• **Problem requirements**
Write out the data word for word, taking care that no picture is carried over.

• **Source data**
::::
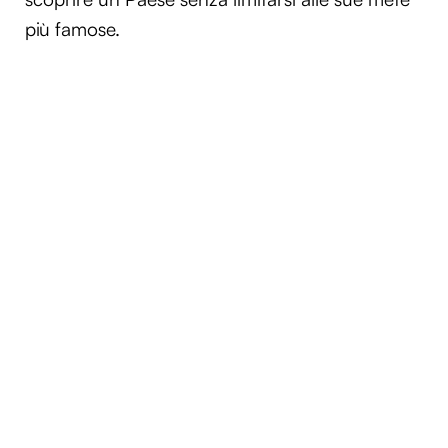
più famose.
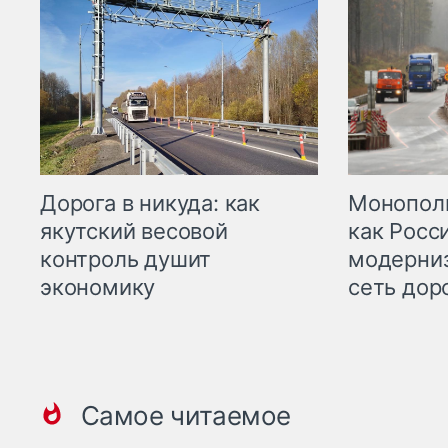
Дорога в никуда: как
Монополи
якутский весовой
как Росс
контроль душит
модерни
экономику
сеть дор
Самое читаемое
::::
• **Answer space**
più famose.
Дорога в никуда: как
Монополи
якутский весовой
как Росс
контроль душит
модерни
экономику
сеть дор
Самое читаемое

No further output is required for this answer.